New FDA leadership signals a new day for the agency and industry
New FDA leadership signals a new day for the agency and industry
Third, we know that the next FDA commissioner will likely be President Obama’s nominee, Dr. Margaret A. Hamburg, assuming she gets the necessary confirmation from the Senate. In the meantime, the person the President has suggested as her deputy commissioner, Dr. Joshua Sharfstein, is serving as acting commissioner. Sharfstein’s position does not require Senate confirmation. Although acting commissioners are typically place holders until a “permanent” commissioner can be confirmed, Sharfstein has already started taking actions that announce a new day is upon the agency. He has reportedly asked his colleagues at FDA to suggest ideas to improve it.
But the 53-year-old Hamburg, presumably the next commissioner, can be expected to leave a noticeable stamp on the agency’s priorities and operations. A former health commissioner in New York City (its youngest at 36) and former official of the National Institutes of Health, her nomination has inspired complimentary remarks from industry and consumer representatives.
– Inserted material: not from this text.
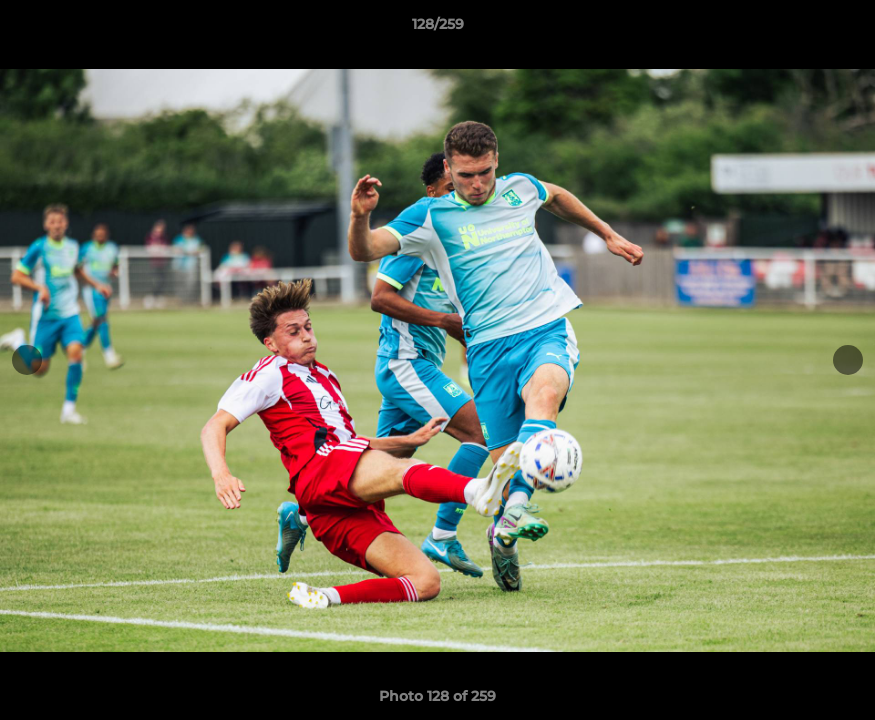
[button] (839, 29)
She has worked on public health issues from AIDS to tuberculosis, and she has a reputation for doggedness and effectiveness in office.
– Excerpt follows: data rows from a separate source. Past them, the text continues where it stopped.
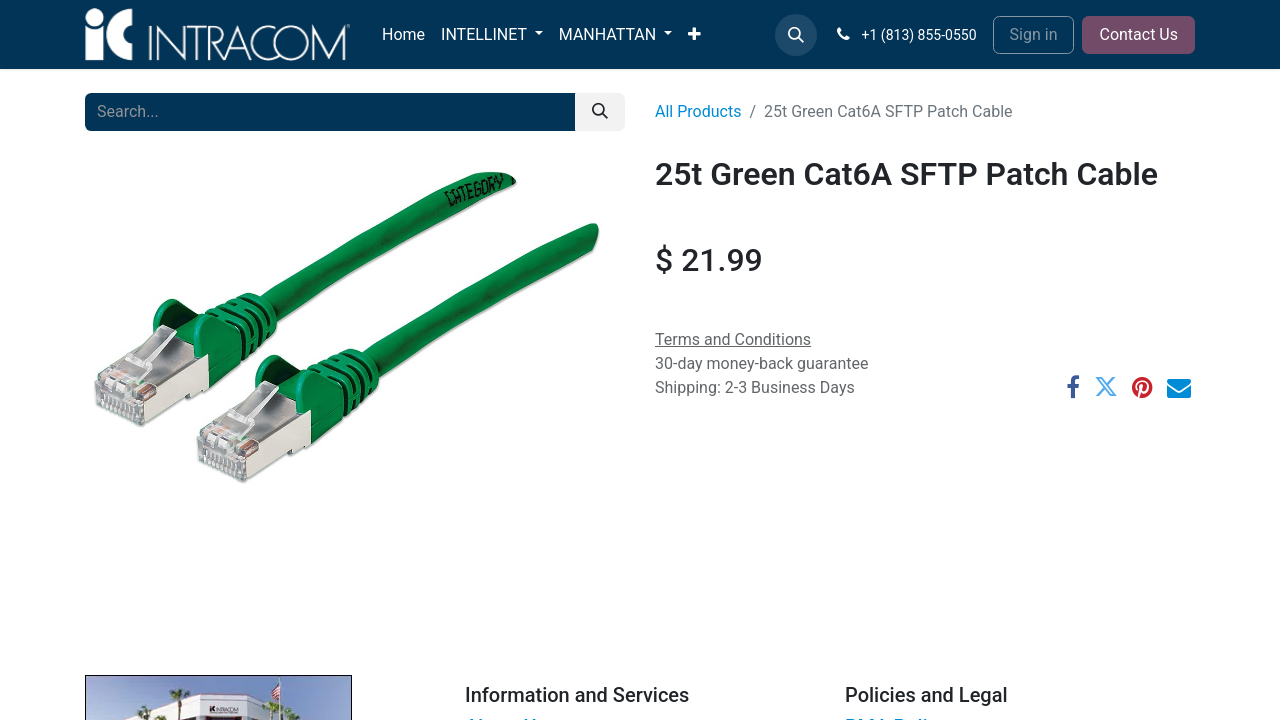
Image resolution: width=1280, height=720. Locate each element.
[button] (796, 35)
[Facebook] (1073, 387)
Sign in (1034, 34)
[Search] (600, 112)
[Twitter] (1106, 387)
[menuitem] (403, 35)
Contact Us (1138, 34)
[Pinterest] (1142, 387)
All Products (698, 111)
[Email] (1179, 387)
In the past, politicians and others have debated the issue of who would make an appropriate FDA Commissioner. At one point, Senator Ted Kennedy vowed to oppose any nominee to the post who had worked in the industry in the past. This perennial debate reflects the natural tension between FDA’s two key roles, as a cop protecting the public by policing the marketplace, and as a licensing body reviewing and clearing new drugs, devices, and food-contact substances.
The first role naturally can lead to an adversarial relationship within the industry, though the second naturally benefits from cooperation. By choosing experienced public health officials for FDA, President Obama appears to be signaling that protecting the public will be a bigger priority going forward. In other words, more cop.
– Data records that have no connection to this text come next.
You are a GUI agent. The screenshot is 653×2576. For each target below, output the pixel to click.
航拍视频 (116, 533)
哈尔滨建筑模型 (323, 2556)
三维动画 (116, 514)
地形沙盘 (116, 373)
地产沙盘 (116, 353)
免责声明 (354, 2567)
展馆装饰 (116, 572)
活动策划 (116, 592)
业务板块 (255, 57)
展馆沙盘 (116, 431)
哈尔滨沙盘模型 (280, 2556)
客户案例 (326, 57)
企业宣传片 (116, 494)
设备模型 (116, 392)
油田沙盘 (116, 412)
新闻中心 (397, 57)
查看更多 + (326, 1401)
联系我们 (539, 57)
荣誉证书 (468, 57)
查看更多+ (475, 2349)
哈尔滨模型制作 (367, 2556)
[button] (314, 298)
If I had to guess what we’ll see from FDA in the next few years, even if Congress doesn’t pass the kind of large-scale reform legislation being batted around, I would say we will see an agency with a clear new set of priorities that can generally be described as more active. There will be more inspections of factories, followed by more Warning Letters, seizures, injunctions, and criminal prosecutions; crackdowns on illegal dietary supplement and drug advertising and marketing; and swifter action on any new rules under consideration on essentially any topic.
Will life get tougher for industry? Yes, in areas that get regulated in new ways, certainly. But as long as the agency acts fairly and consistently, a new activism could be welcome by many industry segments, since they will have clearer guidance from FDA on how to comply with the law and regulations and won’t have to struggle against foreign and domestic competitors who violate the law with impunity.